Dataset excerpts: Begin

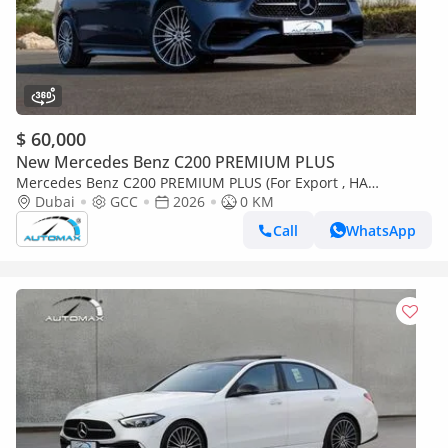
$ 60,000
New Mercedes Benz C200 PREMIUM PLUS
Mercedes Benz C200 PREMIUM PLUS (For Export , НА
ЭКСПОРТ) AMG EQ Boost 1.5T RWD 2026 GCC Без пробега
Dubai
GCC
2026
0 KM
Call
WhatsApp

Dataset excerpts: End
Dataset excerpts: Begin

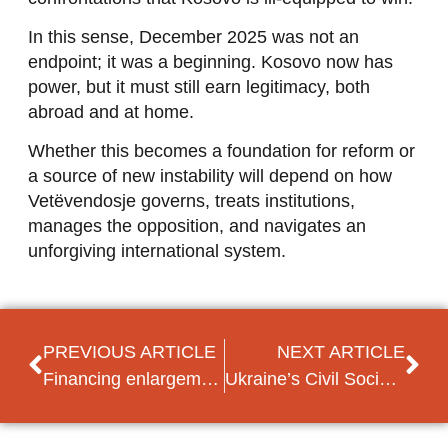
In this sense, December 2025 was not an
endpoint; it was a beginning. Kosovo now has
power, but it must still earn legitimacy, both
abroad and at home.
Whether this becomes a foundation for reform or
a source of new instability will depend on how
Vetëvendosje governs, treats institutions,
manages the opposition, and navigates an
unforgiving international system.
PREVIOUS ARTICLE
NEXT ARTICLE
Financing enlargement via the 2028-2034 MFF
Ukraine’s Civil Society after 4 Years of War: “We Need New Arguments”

Dataset excerpts: End

**Task brief:** Everything from the line with "unforgiving international system." through the line with "Ukraine’s Civil Society" in the listing above must be retyped exactly, with nothing added.

**Solution to this exercise:**
unforgiving international system.
PREVIOUS ARTICLE
NEXT ARTICLE
Financing enlargement via the 2028-2034 MFF
Ukraine’s Civil Society after 4 Years of War: “We Need New Arguments”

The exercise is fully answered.